BRIEF: Set down each record exactly. Omit the pictures.

RECORDS FOR PROCESSING:

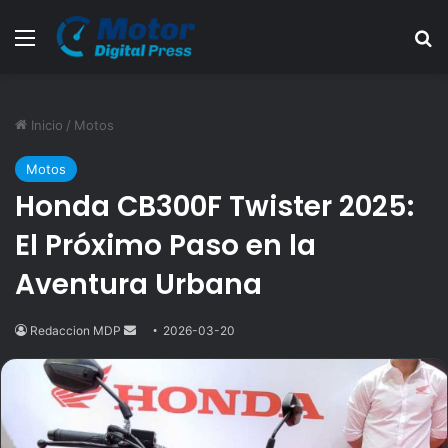
Menú
B
Inicio
/
Motos
Motos
Honda CB300F Twister 2025:
El Próximo Paso en la
Aventura Urbana
Redaccion MDP
Send
2026-03-20
an
email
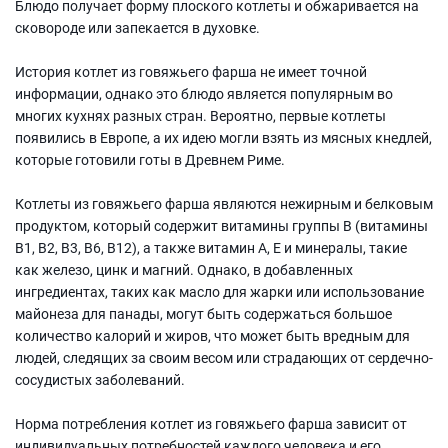
Блюдо получает форму плоского котлеты и обжаривается на
сковороде или запекается в духовке.
История котлет из говяжьего фарша не имеет точной
информации, однако это блюдо является популярным во
многих кухнях разных стран. Вероятно, первые котлеты
появились в Европе, а их идею могли взять из мясных кнедлей,
которые готовили готы в Древнем Риме.
Котлеты из говяжьего фарша являются нежирным и белковым
продуктом, который содержит витамины группы B (витамины
В1, В2, В3, В6, В12), а также витамин А, Е и минералы, такие
как железо, цинк и магний. Однако, в добавленных
ингредиентах, таких как масло для жарки или использование
майонеза для панады, могут быть содержаться большое
количество калорий и жиров, что может быть вредным для
людей, следящих за своим весом или страдающих от сердечно-
сосудистых заболеваний.
Норма потребления котлет из говяжьего фарша зависит от
индивидуальных потребностей каждого человека и его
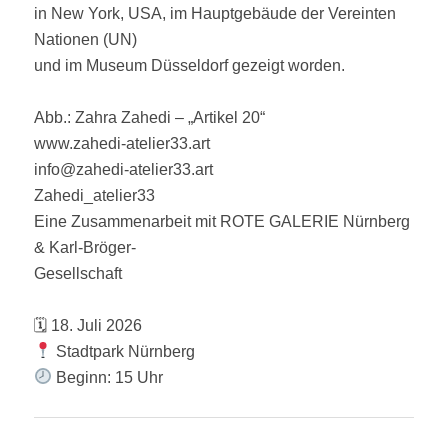
in New York, USA, im Hauptgebäude der Vereinten
Nationen (UN)
und im Museum Düsseldorf gezeigt worden.
Abb.: Zahra Zahedi – „Artikel 20“
www.zahedi-atelier33.art
info@zahedi-atelier33.art
Zahedi_atelier33
Eine Zusammenarbeit mit ROTE GALERIE Nürnberg
& Karl-Bröger-
Gesellschaft
🗓 18. Juli 2026
Stadtpark Nürnberg
Beginn: 15 Uhr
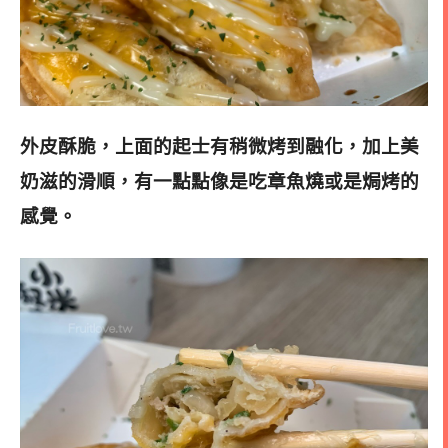
外皮酥脆，上面的起士有稍微烤到融化，加上美
奶滋的滑順，有一點點像是吃章魚燒或是焗烤的
感覺
。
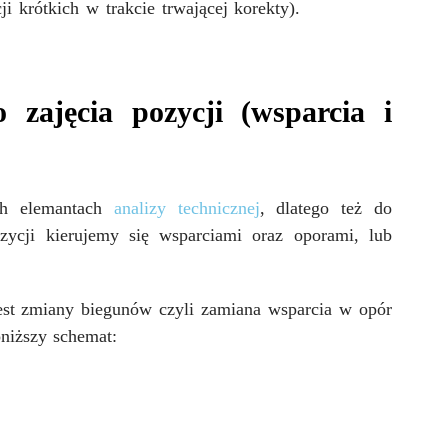
i krótkich w trakcie trwającej korekty).
zajęcia pozycji (wsparcia i
ych elemantach
analizy technicznej
, dlatego też do
ycji kierujemy się wsparciami oraz oporami, lub
est zmiany biegunów czyli zamiana wsparcia w opór
oniższy schemat:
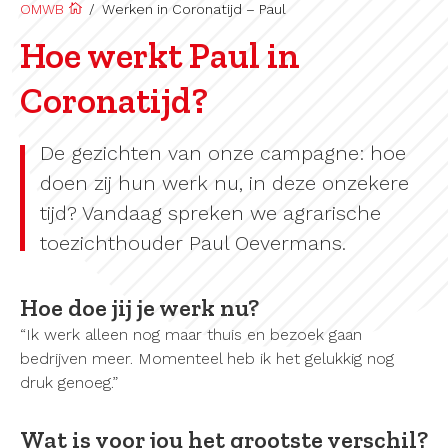
OMWB
/
Werken in Coronatijd – Paul
Hoe werkt Paul in
Coronatijd?
De gezichten van onze campagne: hoe
doen zij hun werk nu, in deze onzekere
tijd? Vandaag spreken we agrarische
toezichthouder Paul Oevermans.
Hoe doe jij je werk nu?
“Ik werk alleen nog maar thuis en bezoek gaan
bedrijven meer. Momenteel heb ik het gelukkig nog
druk genoeg.”
Wat is voor jou het grootste verschil?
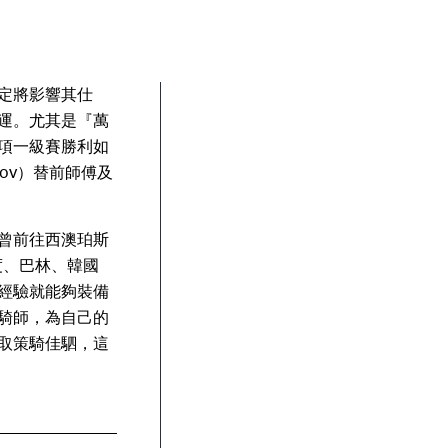
定將影響其仕
運。尤其是『萬
項一級賽勝利如
rov）替前師傅及
曾前往西澳珀斯
、印度、巴林、韓國
經驗就能夠裝備
騎師，為自己的
取策騎佳駟，這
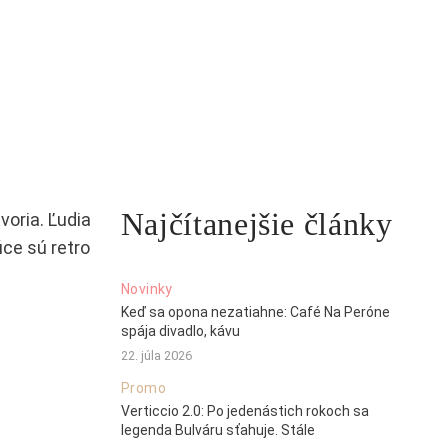
Najčítanejšie články
voria. Ľudia
úce sú retro
Novinky
Keď sa opona nezatiahne: Café Na Peróne
spája divadlo, kávu
22. júla 2026
Promo
Verticcio 2.0: Po jedenástich rokoch sa
legenda Bulváru sťahuje. Stále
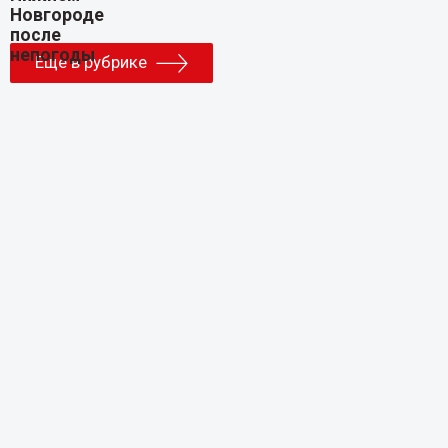
Еще в рубрике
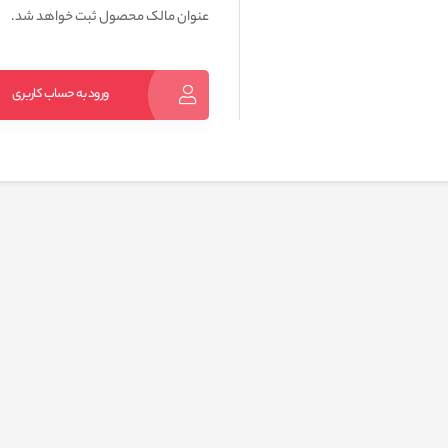
عنوان مالک محصول ثبت خواهد شد.
ورود به حساب کاربری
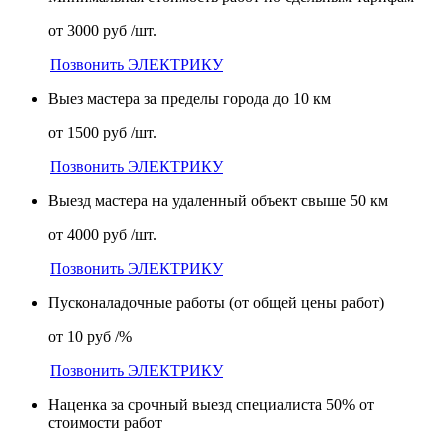
от 3000 руб /шт.
Позвонить ЭЛЕКТРИКУ
Выез мастера за пределы города до 10 км
от 1500 руб /шт.
Позвонить ЭЛЕКТРИКУ
Выезд мастера на удаленный объект свыше 50 км
от 4000 руб /шт.
Позвонить ЭЛЕКТРИКУ
Пусконаладочные работы (от общей цены работ)
от 10 руб /%
Позвонить ЭЛЕКТРИКУ
Наценка за срочный выезд специалиста 50% от
стоимости работ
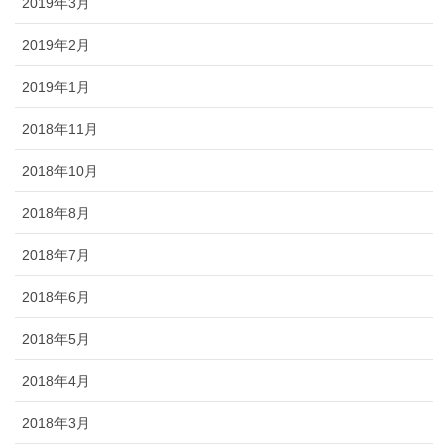
2019年3月
2019年2月
2019年1月
2018年11月
2018年10月
2018年8月
2018年7月
2018年6月
2018年5月
2018年4月
2018年3月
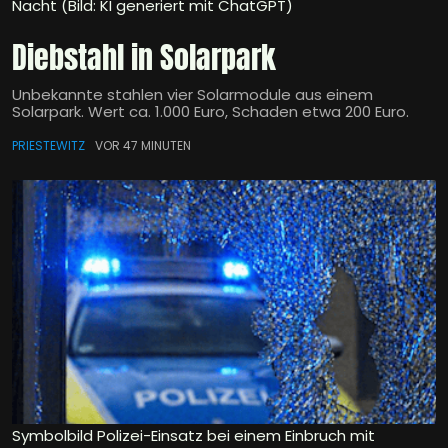
Nacht (Bild: KI generiert mit ChatGPT)
Diebstahl in Solarpark
Unbekannte stahlen vier Solarmodule aus einem
Solarpark. Wert ca. 1.000 Euro, Schaden etwa 200 Euro.
PRIESTEWITZ
VOR 47 MINUTEN
Symbolbild Polizei-Einsatz bei einem Einbruch mit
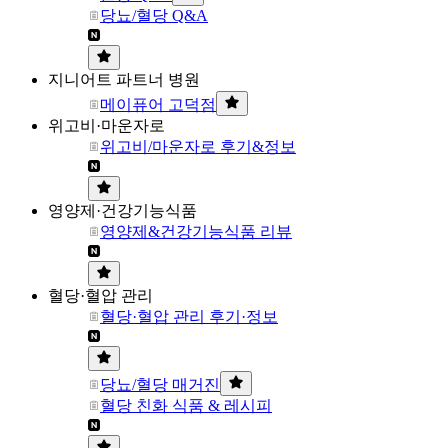
당뇨/혈당 Q&A
지니어트 파트너 병원
메이퓨어 고덕점
위고비·마운자로
위고비/마운자로 후기&정보
영양제·건강기능식품
영양제&건강기능식품 리뷰
혈당·혈압 관리
혈당·혈압 관리 후기·정보
당뇨/혈당 매거진
혈당 친화 식품 & 레시피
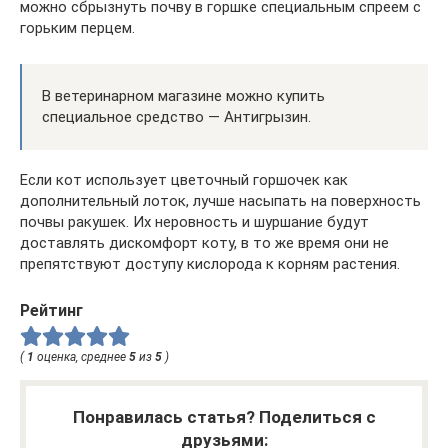
можно сбрызнуть почву в горшке специальным спреем с
горьким перцем.
В ветеринарном магазине можно купить
специальное средство — Антигрызин.
Если кот использует цветочный горшочек как
дополнительный лоток, лучше насыпать на поверхность
почвы ракушек. Их неровность и шуршание будут
доставлять дискомфорт коту, в то же время они не
препятствуют доступу кислорода к корням растения.
Рейтинг
(
1
оценка, среднее
5
из
5
)
Понравилась статья? Поделиться с
друзьями:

THE ANSWER:
Menú
B
Inicio
/
Motos
Motos
Honda CB300F Twister 2025:
El Próximo Paso en la
Aventura Urbana
Redaccion MDP
Send
2026-03-20
an
email
Блюдо получает форму плоского котлеты и обжаривается на
сковороде или запекается в духовке.
История котлет из говяжьего фарша не имеет точной
информации, однако это блюдо является популярным во
многих кухнях разных стран. Вероятно, первые котлеты
появились в Европе, а их идею могли взять из мясных кнедлей,
которые готовили готы в Древнем Риме.
Котлеты из говяжьего фарша являются нежирным и белковым
продуктом, который содержит витамины группы B (витамины
В1, В2, В3, В6, В12), а также витамин А, Е и минералы, такие
как железо, цинк и магний. Однако, в добавленных
ингредиентах, таких как масло для жарки или использование
майонеза для панады, могут быть содержаться большое
количество калорий и жиров, что может быть вредным для
людей, следящих за своим весом или страдающих от сердечно-
сосудистых заболеваний.
Норма потребления котлет из говяжьего фарша зависит от
индивидуальных потребностей каждого человека и его
in New York, USA, im Hauptgebäude der Vereinten
Nationen (UN)
und im Museum Düsseldorf gezeigt worden.
Abb.: Zahra Zahedi – „Artikel 20“
www.zahedi-atelier33.art
info@zahedi-atelier33.art
Zahedi_atelier33
Eine Zusammenarbeit mit ROTE GALERIE Nürnberg
& Karl-Bröger-
Gesellschaft
🗓 18. Juli 2026
Stadtpark Nürnberg
Beginn: 15 Uhr
外皮酥脆，上面的起士有稍微烤到融化，加上美
奶滋的滑順，有一點點像是吃章魚燒或是焗烤的
感覺
。
i krótkich w trakcie trwającej korekty).
zajęcia pozycji (wsparcia i
ych elemantach
analizy technicznej
, dlatego też do
ycji kierujemy się wsparciami oraz oporami, lub
est zmiany biegunów czyli zamiana wsparcia w opór
oniższy schemat:
OMWB
/
Werken in Coronatijd – Paul
Hoe werkt Paul in
Coronatijd?
De gezichten van onze campagne: hoe
doen zij hun werk nu, in deze onzekere
tijd? Vandaag spreken we agrarische
toezichthouder Paul Oevermans.
Hoe doe jij je werk nu?
“Ik werk alleen nog maar thuis en bezoek gaan
bedrijven meer. Momenteel heb ik het gelukkig nog
druk genoeg.”
Wat is voor jou het grootste verschil?
定將影響其仕
運。尤其是『萬
項一級賽勝利如
rov）替前師傅及
曾前往西澳珀斯
、印度、巴林、韓國
經驗就能夠裝備
騎師，為自己的
取策騎佳駟，這
Najčítanejšie články
voria. Ľudia
úce sú retro
Novinky
Keď sa opona nezatiahne: Café Na Peróne
spája divadlo, kávu
22. júla 2026
Promo
Verticcio 2.0: Po jedenástich rokoch sa
legenda Bulváru sťahuje. Stále
Еще в рубрике
عنوان مالک محصول ثبت خواهد شد.
ورود به حساب کاربری
от 3000 руб /шт.
Позвонить ЭЛЕКТРИКУ
Выез мастера за пределы города до 10 км
от 1500 руб /шт.
Позвонить ЭЛЕКТРИКУ
Выезд мастера на удаленный объект свыше 50 км
от 4000 руб /шт.
Позвонить ЭЛЕКТРИКУ
Пусконаладочные работы (от общей цены работ)
от 10 руб /%
Позвонить ЭЛЕКТРИКУ
Наценка за срочный выезд специалиста 50% от
стоимости работ
2019年3月
2019年2月
2019年1月
2018年11月
2018年10月
2018年8月
2018年7月
2018年6月
2018年5月
2018年4月
2018年3月
Nacht (Bild: KI generiert mit ChatGPT)
Diebstahl in Solarpark
Unbekannte stahlen vier Solarmodule aus einem
Solarpark. Wert ca. 1.000 Euro, Schaden etwa 200 Euro.
PRIESTEWITZ
VOR 47 MINUTEN
Symbolbild Polizei-Einsatz bei einem Einbruch mit
당뇨/혈당 Q&A
지니어트 파트너 병원
메이퓨어 고덕점
위고비·마운자로
위고비/마운자로 후기&정보
영양제·건강기능식품
영양제&건강기능식품 리뷰
혈당·혈압 관리
혈당·혈압 관리 후기·정보
당뇨/혈당 매거진
혈당 친화 식품 & 레시피
можно сбрызнуть почву в горшке специальным спреем с
горьким перцем.
В ветеринарном магазине можно купить
специальное средство — Антигрызин.
Если кот использует цветочный горшочек как
дополнительный лоток, лучше насыпать на поверхность
почвы ракушек. Их неровность и шуршание будут
доставлять дискомфорт коту, в то же время они не
препятствуют доступу кислорода к корням растения.
Рейтинг
(
1
оценка, среднее
5
из
5
)
Понравилась статья? Поделиться с
друзьями:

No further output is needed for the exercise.